* _What to work on_: In the entries below, how many lines hold the string "YandexMetrikaPlugin"? Answer with the number only.
===== Material for the task
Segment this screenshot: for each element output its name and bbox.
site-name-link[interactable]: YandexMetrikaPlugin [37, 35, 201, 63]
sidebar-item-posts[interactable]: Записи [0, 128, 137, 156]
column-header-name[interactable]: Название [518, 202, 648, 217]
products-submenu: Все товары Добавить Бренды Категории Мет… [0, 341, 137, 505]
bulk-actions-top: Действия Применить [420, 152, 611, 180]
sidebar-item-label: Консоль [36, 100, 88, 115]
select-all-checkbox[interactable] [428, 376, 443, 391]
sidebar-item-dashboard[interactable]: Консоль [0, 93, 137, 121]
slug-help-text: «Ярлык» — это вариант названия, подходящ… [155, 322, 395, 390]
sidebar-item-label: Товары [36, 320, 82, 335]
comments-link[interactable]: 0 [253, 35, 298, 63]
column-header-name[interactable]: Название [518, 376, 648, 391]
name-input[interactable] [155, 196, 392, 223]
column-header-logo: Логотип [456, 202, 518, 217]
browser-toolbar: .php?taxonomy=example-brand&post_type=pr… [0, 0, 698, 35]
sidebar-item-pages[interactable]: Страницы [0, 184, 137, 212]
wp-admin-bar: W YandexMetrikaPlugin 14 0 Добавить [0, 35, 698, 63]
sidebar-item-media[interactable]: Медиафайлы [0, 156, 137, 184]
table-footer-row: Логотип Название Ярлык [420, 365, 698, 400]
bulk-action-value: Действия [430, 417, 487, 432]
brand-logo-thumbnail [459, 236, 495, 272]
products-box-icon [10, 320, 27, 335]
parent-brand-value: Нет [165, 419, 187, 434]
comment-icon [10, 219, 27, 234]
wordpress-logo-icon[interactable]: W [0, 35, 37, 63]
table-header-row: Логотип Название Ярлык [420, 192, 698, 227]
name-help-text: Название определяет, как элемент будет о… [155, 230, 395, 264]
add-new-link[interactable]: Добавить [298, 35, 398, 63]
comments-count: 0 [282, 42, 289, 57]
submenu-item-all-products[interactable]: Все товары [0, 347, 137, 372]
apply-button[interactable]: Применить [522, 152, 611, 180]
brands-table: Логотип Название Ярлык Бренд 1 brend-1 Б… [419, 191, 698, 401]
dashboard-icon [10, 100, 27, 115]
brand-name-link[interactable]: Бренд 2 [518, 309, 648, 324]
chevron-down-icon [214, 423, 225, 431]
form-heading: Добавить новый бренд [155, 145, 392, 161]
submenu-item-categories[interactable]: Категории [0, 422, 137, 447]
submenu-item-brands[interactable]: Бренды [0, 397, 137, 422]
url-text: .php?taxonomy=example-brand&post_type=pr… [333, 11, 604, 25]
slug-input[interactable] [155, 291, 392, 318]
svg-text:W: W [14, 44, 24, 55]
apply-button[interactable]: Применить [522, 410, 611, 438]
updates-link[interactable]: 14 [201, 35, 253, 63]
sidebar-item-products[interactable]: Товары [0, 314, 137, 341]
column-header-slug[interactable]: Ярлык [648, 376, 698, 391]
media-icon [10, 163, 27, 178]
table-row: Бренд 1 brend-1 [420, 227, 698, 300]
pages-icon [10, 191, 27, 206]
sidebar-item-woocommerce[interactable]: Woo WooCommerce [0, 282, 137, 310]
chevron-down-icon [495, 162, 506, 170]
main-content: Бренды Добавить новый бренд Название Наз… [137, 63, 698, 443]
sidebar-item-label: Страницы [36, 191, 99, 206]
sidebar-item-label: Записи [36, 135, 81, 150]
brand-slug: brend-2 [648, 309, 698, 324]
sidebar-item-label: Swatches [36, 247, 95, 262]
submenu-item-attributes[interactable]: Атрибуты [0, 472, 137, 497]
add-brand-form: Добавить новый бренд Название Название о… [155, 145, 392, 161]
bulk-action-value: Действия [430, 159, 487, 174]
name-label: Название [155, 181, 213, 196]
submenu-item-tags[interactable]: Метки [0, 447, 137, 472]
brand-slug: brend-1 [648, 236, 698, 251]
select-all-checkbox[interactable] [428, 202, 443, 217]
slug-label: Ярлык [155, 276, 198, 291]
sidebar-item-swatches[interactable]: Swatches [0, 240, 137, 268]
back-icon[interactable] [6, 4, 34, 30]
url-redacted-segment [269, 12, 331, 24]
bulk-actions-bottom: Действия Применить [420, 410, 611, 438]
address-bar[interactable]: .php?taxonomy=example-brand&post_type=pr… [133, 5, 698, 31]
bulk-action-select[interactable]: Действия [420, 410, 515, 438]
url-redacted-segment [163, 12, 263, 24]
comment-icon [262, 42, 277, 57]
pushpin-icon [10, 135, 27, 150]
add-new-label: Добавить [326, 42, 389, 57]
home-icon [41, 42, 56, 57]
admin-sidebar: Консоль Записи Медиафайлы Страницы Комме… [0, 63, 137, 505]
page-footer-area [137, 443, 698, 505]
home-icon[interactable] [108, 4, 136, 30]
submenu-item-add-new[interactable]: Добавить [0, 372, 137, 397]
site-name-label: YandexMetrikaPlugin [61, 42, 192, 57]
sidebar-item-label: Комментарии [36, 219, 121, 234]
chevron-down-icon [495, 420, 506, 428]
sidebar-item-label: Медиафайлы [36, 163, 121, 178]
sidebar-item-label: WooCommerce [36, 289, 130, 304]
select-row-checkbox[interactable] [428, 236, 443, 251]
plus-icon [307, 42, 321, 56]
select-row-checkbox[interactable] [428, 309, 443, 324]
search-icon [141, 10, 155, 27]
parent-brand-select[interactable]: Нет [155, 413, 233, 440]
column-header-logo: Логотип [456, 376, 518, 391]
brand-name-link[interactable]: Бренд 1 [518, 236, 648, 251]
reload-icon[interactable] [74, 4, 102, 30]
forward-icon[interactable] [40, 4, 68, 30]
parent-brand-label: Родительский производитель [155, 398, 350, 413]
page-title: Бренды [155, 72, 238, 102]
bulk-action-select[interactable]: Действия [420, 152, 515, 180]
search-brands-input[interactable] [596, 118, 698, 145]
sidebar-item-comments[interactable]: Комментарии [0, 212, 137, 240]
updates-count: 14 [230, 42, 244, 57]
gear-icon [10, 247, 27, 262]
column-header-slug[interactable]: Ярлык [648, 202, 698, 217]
==========
===== Material for the task
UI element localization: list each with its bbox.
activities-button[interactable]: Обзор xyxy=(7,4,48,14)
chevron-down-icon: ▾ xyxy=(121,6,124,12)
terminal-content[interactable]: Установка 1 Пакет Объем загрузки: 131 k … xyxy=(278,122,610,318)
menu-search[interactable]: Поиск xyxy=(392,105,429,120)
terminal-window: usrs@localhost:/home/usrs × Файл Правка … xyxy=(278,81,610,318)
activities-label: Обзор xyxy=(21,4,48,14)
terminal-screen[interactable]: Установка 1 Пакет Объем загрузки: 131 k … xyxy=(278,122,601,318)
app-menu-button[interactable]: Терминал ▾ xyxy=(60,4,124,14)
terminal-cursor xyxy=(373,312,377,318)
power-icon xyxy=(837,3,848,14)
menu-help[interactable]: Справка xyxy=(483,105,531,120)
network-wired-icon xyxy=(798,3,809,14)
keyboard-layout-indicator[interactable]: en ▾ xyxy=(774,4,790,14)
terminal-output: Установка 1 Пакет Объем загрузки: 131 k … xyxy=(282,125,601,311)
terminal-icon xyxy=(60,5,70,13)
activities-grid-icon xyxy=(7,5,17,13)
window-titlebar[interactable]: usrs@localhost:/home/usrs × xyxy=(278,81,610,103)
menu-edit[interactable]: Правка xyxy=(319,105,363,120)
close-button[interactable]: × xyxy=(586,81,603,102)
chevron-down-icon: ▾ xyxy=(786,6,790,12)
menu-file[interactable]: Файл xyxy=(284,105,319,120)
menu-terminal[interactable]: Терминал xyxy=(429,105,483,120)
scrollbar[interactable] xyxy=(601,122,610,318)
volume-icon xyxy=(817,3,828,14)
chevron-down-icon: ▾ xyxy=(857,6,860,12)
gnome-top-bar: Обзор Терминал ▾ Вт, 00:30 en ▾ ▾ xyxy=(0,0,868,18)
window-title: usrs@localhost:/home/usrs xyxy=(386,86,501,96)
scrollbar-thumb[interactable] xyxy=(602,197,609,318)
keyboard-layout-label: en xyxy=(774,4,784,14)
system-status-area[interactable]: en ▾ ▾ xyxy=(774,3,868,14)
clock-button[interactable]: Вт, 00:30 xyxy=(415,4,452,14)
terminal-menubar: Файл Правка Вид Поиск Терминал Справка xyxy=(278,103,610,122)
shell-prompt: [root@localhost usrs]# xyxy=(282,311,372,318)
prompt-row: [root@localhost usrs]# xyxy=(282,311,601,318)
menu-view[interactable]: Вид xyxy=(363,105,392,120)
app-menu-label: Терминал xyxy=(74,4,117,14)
==========
===== Material for the task
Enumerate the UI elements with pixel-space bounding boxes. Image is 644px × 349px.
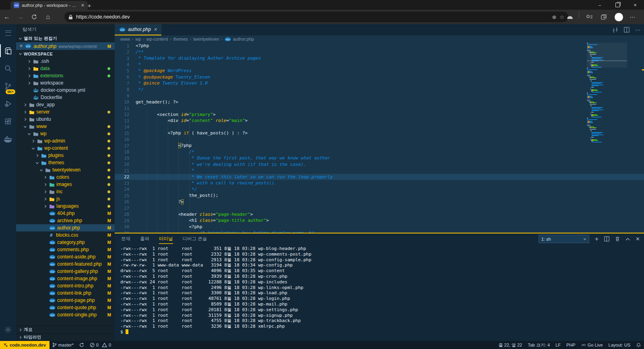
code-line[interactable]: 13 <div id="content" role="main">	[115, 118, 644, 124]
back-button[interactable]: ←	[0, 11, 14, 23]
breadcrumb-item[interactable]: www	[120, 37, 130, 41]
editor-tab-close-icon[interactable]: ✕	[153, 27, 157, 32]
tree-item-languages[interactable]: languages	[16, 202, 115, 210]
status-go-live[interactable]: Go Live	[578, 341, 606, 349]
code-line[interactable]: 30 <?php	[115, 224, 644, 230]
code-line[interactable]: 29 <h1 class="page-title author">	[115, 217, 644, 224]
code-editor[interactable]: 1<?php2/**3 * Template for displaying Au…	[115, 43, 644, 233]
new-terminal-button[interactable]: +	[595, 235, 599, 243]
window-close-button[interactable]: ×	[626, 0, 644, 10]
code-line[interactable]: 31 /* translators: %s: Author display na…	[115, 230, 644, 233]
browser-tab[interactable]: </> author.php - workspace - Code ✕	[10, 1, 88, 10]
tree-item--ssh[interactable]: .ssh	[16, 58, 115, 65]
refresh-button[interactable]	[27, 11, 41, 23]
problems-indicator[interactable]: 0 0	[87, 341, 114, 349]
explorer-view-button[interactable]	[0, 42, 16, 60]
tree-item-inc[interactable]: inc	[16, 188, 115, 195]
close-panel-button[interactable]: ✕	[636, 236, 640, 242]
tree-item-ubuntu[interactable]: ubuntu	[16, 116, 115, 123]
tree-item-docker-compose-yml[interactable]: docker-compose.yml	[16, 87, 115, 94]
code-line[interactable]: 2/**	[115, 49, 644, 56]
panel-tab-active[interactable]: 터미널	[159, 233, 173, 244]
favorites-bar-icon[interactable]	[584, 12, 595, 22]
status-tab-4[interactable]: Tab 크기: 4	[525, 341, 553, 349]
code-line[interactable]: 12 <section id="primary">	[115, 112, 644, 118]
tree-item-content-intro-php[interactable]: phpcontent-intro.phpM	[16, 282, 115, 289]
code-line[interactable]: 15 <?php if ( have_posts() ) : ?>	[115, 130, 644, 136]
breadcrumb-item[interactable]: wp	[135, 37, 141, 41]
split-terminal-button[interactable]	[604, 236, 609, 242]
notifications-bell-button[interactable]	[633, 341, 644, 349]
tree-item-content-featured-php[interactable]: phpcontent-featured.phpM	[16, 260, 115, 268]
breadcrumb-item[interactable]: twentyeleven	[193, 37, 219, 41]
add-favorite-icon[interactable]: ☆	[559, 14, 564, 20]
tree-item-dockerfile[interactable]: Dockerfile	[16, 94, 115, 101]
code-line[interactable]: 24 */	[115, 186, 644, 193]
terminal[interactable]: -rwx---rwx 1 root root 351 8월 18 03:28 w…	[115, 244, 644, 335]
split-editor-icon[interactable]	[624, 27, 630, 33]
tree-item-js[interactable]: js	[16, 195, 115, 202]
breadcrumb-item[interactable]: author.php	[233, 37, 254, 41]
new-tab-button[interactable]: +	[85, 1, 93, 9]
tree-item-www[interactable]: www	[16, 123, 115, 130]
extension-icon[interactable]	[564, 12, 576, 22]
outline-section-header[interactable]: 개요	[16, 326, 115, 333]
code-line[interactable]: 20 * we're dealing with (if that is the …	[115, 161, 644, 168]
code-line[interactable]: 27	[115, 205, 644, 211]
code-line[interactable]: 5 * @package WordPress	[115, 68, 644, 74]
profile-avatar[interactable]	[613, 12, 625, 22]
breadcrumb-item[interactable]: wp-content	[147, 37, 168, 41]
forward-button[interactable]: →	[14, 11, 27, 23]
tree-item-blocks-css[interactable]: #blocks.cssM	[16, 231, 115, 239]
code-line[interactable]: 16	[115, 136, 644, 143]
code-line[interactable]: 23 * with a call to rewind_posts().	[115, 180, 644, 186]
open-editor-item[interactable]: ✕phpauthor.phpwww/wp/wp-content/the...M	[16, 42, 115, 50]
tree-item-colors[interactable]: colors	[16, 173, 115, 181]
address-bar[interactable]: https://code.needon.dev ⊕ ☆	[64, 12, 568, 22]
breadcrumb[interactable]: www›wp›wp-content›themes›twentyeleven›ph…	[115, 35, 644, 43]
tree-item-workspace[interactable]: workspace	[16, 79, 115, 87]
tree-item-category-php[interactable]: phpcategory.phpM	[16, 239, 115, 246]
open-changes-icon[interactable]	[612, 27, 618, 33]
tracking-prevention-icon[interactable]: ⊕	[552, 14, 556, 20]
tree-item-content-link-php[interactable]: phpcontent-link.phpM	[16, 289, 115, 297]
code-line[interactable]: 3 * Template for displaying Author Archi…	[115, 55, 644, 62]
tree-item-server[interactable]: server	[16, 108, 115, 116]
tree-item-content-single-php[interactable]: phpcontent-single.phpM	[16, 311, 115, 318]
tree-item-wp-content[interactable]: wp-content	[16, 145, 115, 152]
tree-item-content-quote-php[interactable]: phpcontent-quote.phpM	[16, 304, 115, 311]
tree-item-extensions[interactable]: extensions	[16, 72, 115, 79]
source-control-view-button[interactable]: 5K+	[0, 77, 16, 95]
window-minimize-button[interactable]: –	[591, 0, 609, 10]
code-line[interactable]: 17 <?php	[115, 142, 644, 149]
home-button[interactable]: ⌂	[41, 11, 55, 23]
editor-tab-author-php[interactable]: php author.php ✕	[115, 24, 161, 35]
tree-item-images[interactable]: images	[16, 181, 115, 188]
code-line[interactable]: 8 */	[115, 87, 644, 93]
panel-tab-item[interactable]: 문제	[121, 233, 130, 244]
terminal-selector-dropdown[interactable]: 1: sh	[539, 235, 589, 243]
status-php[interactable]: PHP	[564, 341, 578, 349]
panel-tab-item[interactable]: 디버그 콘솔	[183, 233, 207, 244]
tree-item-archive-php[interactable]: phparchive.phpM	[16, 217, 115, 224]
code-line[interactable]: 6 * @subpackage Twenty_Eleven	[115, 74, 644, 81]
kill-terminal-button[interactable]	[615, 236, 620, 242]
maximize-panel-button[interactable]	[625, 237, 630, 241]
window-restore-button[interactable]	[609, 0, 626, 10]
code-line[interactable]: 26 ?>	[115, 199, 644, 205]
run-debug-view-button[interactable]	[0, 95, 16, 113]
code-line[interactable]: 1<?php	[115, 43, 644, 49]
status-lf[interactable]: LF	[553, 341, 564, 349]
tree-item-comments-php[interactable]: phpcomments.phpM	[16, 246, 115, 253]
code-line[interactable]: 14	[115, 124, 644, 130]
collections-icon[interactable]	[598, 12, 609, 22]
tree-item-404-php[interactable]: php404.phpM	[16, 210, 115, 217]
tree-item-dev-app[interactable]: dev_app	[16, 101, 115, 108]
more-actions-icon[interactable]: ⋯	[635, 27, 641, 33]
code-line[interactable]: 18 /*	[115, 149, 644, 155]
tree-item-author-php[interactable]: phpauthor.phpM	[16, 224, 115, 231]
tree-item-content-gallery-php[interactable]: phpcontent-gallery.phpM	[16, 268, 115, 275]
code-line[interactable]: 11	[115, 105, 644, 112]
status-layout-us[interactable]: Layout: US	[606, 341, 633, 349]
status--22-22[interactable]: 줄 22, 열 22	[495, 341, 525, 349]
==========
* _Problem solution_: 3